* What you have to do:
Using the listing below, give again exactly the lines from the line with "ARTISAN COUVREUR ZINGUEUR" to the line with "труду. Земля (основной пахотный надел) и скот", inclusive, without the pictures.

* Entries supplied:

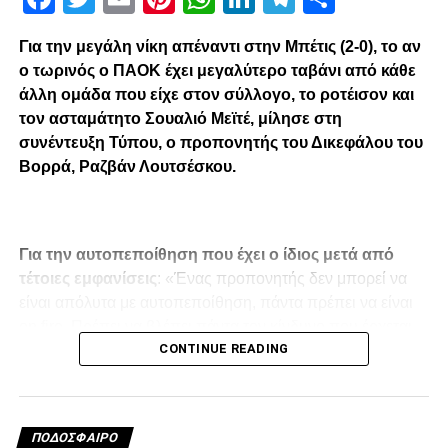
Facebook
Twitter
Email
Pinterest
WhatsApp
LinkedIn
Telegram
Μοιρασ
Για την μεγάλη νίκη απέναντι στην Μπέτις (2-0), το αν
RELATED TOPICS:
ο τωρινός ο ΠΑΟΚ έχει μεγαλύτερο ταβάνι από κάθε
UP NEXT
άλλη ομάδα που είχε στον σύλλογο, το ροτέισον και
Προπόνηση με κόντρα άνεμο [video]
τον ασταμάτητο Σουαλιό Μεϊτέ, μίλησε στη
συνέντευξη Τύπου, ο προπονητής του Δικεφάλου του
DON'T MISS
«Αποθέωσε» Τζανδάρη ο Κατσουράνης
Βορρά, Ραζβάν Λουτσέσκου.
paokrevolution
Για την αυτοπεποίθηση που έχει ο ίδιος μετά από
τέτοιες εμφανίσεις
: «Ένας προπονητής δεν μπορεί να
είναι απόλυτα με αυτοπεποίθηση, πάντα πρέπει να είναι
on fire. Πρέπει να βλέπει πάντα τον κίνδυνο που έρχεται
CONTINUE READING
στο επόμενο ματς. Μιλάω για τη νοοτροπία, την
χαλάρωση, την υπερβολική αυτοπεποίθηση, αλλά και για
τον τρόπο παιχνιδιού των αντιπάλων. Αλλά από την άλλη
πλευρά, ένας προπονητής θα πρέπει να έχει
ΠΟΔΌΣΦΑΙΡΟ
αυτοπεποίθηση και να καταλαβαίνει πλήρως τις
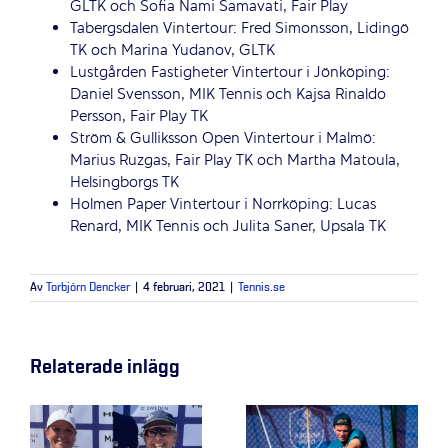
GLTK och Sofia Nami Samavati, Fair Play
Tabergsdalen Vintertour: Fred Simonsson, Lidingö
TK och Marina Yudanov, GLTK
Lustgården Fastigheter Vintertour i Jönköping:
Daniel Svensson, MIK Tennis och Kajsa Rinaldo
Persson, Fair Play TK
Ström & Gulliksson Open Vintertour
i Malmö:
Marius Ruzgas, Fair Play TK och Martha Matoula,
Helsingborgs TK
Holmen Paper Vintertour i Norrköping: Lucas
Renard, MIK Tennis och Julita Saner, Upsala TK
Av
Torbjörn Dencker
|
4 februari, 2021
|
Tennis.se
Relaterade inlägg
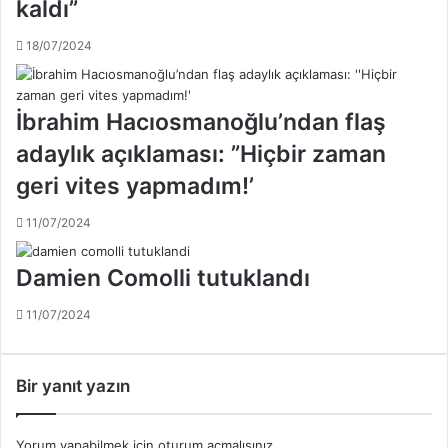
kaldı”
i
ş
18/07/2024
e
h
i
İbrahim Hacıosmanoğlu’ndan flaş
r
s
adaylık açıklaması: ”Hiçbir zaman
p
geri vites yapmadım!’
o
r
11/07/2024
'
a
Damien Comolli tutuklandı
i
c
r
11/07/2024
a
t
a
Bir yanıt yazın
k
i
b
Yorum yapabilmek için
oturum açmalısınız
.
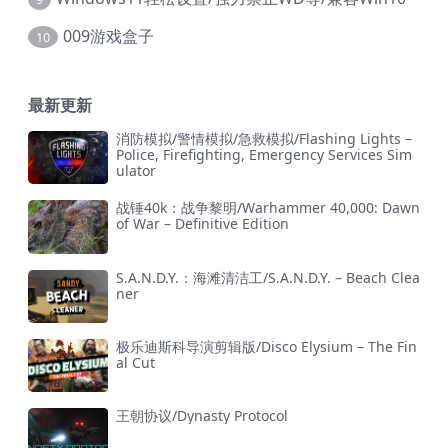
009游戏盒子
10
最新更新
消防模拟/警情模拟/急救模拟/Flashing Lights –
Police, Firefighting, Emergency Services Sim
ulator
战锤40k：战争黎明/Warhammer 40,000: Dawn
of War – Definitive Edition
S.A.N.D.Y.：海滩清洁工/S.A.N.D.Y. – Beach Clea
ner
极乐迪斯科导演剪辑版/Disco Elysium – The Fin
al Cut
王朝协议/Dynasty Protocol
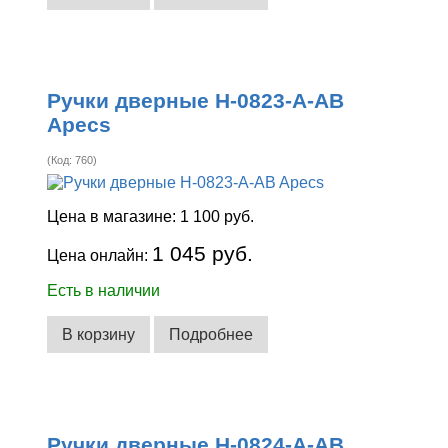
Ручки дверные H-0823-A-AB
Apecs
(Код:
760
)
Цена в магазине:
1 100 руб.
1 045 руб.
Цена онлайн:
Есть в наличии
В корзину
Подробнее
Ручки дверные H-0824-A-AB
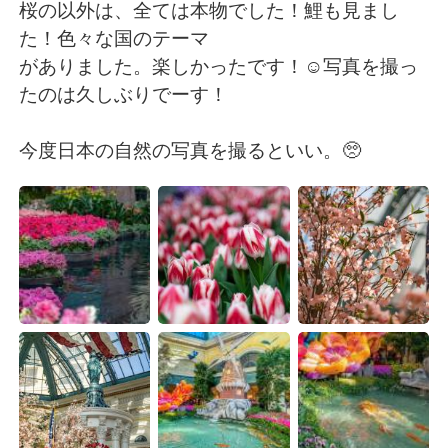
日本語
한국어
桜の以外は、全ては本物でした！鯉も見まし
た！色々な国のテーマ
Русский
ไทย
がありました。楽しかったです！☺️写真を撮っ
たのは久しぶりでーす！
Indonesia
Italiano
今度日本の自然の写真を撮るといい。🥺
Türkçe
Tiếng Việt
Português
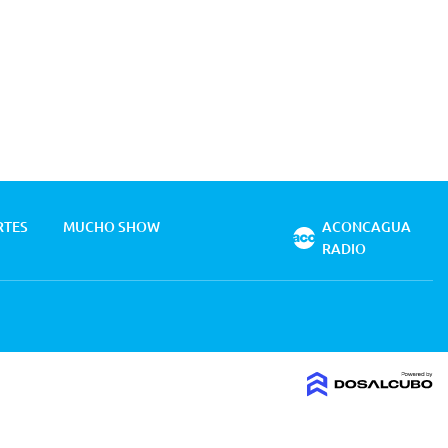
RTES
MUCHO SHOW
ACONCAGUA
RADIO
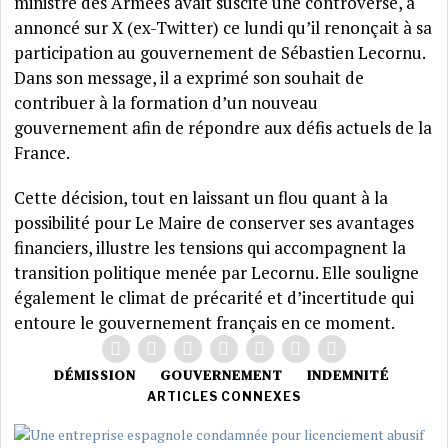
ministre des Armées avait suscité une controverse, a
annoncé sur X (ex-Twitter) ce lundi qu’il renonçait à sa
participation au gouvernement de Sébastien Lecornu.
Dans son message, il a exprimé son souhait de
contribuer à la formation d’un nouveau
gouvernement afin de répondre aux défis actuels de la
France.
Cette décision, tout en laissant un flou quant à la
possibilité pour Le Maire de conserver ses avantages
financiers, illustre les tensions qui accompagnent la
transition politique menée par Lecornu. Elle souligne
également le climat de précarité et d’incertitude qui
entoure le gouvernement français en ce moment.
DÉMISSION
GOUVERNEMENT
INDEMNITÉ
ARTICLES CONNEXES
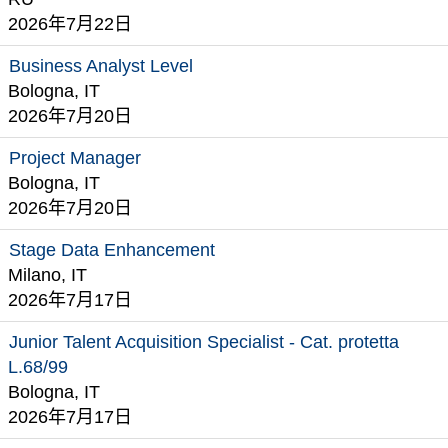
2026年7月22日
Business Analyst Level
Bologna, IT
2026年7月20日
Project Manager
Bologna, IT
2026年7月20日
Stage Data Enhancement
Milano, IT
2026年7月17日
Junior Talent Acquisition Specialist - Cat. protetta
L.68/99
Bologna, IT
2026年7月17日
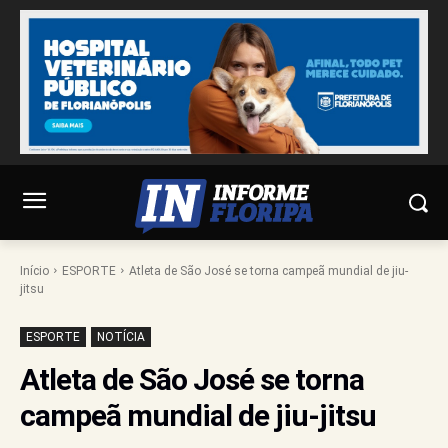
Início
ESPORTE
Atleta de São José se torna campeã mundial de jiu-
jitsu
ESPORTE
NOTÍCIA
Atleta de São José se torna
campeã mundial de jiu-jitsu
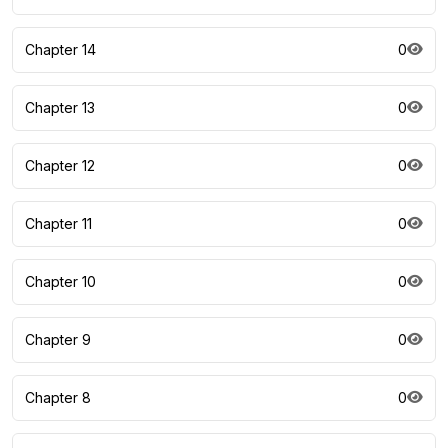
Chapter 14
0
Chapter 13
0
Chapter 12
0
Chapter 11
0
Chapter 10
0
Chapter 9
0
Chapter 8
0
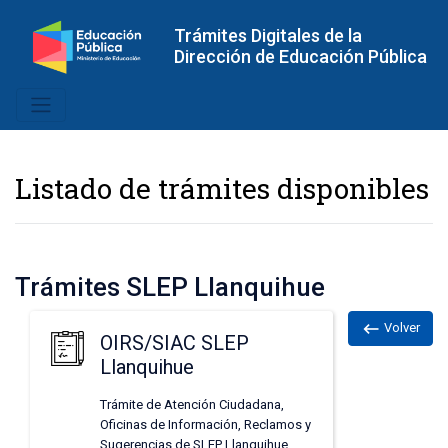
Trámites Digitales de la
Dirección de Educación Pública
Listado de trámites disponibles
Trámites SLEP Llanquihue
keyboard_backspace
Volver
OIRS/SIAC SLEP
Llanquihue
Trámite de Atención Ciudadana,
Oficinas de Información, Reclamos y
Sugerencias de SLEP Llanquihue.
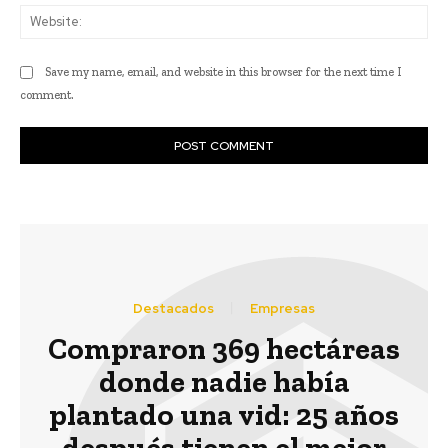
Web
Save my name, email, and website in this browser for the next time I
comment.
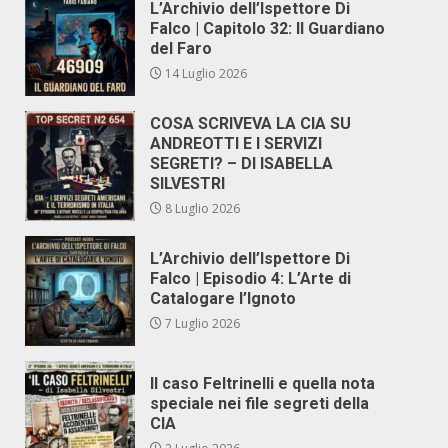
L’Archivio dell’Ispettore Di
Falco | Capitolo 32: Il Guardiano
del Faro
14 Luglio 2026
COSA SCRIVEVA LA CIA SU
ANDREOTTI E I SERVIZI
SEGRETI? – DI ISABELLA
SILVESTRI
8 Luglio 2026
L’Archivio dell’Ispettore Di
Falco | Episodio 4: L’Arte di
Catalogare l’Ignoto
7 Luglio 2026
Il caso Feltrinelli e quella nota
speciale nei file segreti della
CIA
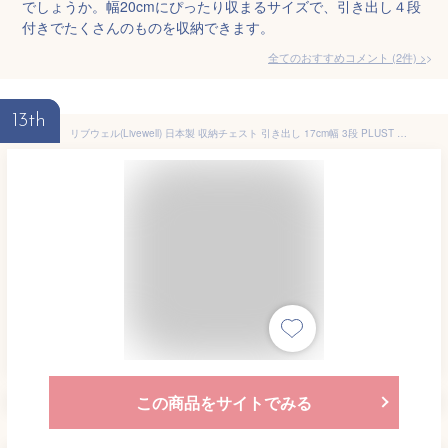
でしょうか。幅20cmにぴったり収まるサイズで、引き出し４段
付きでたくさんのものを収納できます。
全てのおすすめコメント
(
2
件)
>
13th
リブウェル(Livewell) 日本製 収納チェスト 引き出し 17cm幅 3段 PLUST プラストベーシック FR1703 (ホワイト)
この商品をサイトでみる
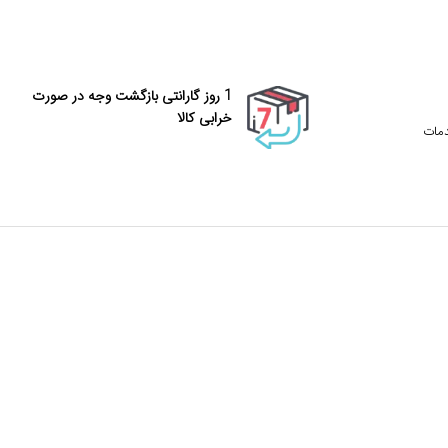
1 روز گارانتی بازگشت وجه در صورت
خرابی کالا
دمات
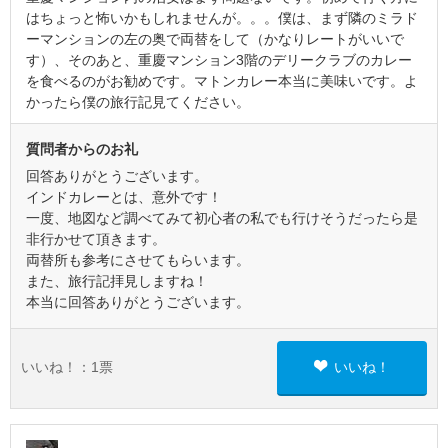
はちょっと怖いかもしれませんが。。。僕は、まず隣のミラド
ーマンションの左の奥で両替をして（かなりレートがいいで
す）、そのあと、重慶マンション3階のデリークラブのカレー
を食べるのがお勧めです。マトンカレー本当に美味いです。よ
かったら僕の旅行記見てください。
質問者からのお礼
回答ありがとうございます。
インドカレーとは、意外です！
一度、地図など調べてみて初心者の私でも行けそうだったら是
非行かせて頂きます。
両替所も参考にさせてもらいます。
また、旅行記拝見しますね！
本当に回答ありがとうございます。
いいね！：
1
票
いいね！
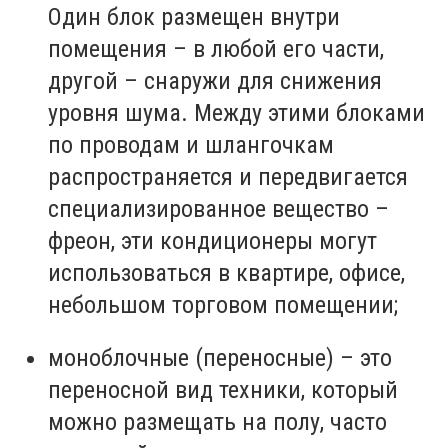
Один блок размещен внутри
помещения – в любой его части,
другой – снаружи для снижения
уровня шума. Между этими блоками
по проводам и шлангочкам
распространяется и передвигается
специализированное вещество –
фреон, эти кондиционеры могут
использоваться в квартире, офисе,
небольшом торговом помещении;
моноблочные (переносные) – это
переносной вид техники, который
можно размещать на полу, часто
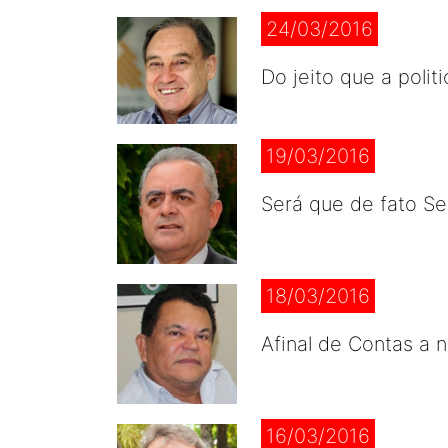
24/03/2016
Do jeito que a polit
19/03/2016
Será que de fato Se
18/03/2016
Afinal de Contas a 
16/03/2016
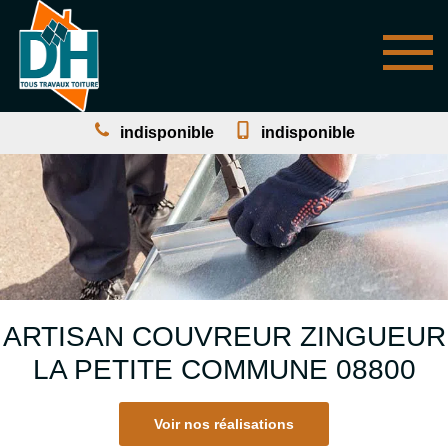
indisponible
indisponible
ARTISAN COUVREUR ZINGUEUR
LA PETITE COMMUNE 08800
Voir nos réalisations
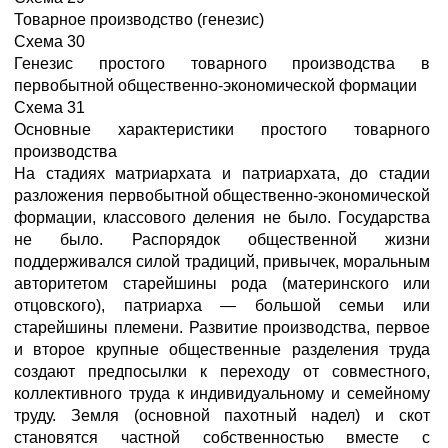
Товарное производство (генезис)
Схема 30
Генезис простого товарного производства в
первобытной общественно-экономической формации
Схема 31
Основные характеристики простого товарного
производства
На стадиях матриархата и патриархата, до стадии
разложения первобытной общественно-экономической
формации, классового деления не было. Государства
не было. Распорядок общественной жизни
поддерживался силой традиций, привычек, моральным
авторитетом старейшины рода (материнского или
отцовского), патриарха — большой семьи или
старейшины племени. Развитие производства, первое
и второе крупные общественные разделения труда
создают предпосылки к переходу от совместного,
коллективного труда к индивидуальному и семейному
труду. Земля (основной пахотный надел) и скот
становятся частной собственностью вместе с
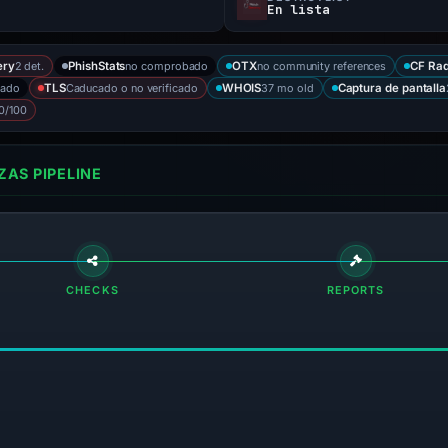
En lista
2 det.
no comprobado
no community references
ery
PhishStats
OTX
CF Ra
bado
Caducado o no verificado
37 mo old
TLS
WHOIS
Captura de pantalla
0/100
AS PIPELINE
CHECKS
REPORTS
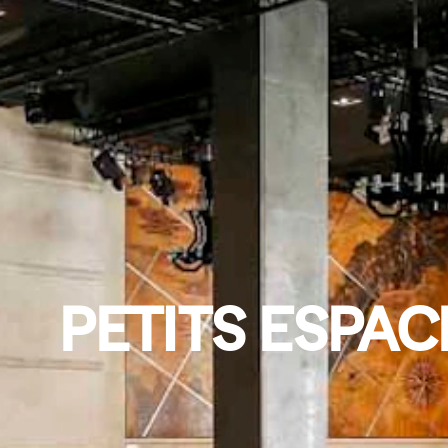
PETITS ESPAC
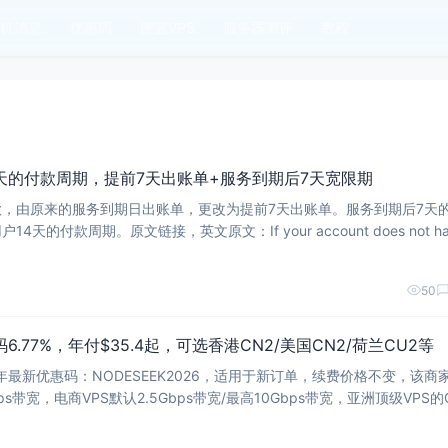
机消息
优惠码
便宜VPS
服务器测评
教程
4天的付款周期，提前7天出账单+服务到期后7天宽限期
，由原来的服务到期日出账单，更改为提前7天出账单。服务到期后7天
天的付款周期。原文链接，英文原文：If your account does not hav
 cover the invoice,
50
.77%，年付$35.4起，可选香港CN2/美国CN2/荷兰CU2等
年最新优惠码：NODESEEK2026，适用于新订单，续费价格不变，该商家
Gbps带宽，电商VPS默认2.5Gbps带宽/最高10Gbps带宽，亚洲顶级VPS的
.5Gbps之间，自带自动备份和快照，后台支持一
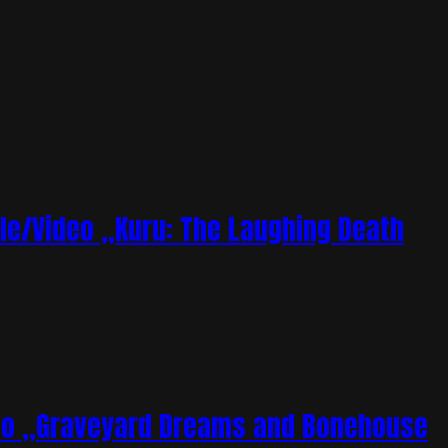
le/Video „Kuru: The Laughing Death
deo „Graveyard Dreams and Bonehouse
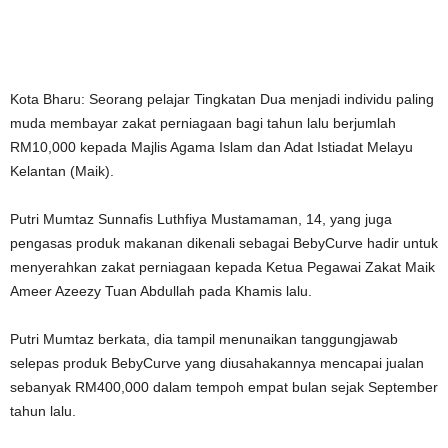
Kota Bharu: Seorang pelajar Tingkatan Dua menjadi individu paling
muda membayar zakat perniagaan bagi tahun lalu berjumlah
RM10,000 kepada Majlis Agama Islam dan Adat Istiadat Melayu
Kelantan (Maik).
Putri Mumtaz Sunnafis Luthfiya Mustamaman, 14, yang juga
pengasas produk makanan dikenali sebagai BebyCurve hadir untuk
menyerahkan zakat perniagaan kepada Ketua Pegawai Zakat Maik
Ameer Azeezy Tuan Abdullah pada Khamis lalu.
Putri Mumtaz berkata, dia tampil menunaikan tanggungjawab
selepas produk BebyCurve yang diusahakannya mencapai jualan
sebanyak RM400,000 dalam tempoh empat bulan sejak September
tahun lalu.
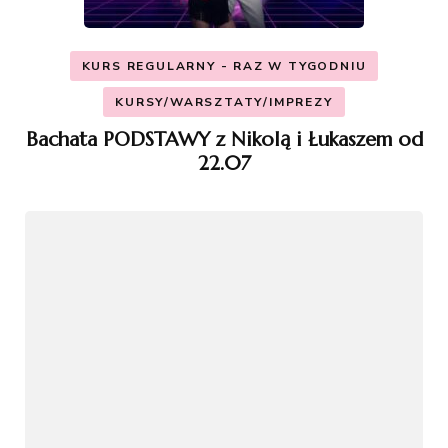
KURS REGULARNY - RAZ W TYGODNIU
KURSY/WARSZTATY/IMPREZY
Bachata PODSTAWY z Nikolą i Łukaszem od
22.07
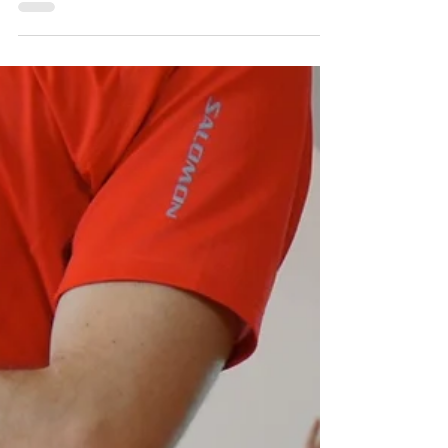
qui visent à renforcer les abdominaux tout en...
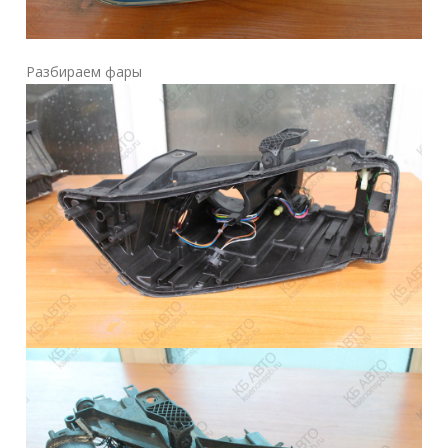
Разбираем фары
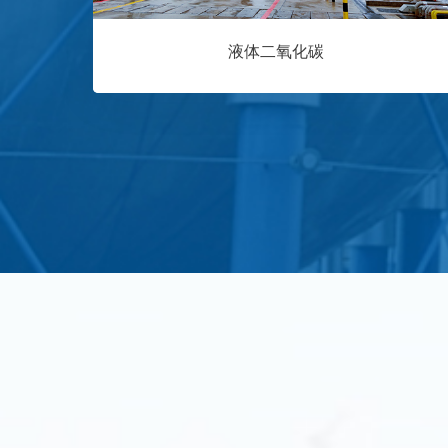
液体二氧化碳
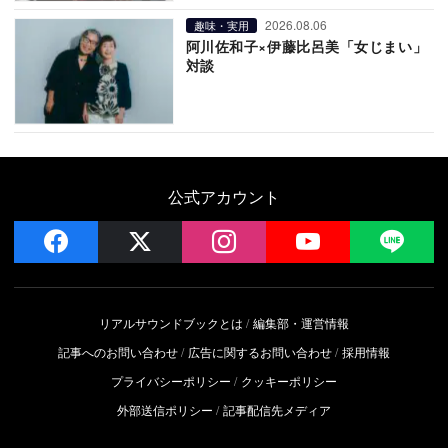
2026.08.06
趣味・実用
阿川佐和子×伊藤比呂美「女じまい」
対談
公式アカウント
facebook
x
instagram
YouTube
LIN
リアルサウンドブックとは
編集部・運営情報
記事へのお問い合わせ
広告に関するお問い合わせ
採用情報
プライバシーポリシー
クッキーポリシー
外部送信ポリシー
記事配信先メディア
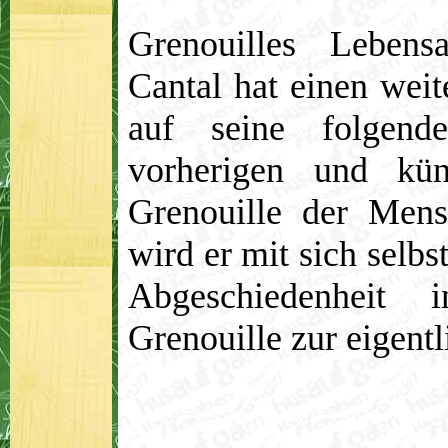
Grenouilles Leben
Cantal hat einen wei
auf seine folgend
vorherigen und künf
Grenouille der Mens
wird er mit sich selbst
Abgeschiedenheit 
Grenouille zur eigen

* Exercise answer:
ARTISAN COUVREUR ZINGUEUR
LA PETITE COMMUNE 08800
Voir nos réalisations
Товарное производство (генезис)
Схема 30
Генезис простого товарного производства в
первобытной общественно-экономической формации
Схема 31
Основные характеристики простого товарного
производства
На стадиях матриархата и патриархата, до стадии
разложения первобытной общественно-экономической
формации, классового деления не было. Государства
не было. Распорядок общественной жизни
поддерживался силой традиций, привычек, моральным
авторитетом старейшины рода (материнского или
отцовского), патриарха — большой семьи или
старейшины племени. Развитие производства, первое
и второе крупные общественные разделения труда
создают предпосылки к переходу от совместного,
коллективного труда к индивидуальному и семейному
труду. Земля (основной пахотный надел) и скот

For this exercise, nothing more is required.